### [Exercise brief]
The lines to copy are those with "Central" in them. Pull each one from the entries below.

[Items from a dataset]
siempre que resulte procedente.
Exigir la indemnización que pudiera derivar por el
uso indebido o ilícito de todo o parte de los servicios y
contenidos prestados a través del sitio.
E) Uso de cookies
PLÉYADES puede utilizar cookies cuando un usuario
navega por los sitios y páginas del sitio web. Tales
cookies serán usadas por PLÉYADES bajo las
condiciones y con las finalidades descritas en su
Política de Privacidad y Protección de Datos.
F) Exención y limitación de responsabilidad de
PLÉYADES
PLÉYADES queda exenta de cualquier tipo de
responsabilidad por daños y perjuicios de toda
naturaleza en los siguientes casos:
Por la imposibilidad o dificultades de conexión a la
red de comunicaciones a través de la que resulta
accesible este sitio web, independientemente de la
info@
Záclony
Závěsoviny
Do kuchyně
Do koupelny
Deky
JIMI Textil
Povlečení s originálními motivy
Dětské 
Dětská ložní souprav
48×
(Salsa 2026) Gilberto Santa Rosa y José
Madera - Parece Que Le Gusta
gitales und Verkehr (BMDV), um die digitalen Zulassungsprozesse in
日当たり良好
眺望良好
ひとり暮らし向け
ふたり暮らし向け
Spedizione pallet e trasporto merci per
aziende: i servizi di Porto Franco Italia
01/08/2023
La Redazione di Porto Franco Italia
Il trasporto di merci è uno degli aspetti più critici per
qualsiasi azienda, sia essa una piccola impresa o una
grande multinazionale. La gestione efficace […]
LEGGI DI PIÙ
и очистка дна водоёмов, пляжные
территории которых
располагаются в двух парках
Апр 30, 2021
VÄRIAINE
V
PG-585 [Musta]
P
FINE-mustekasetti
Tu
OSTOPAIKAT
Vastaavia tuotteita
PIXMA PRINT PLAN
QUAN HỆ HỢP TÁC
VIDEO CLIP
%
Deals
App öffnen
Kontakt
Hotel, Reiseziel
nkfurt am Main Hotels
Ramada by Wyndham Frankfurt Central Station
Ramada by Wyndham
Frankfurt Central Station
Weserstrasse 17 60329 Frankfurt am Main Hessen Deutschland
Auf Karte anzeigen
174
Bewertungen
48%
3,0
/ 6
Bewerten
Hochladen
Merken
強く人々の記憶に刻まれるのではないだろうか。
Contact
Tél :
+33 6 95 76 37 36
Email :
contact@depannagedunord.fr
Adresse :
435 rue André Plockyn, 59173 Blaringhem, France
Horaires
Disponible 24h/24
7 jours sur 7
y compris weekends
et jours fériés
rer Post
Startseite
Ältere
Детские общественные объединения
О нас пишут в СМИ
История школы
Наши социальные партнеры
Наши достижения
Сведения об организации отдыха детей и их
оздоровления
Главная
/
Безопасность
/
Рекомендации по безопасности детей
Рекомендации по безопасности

### [Solved problem]
Ramada by Wyndham Frankfurt Central Station
Frankfurt Central Station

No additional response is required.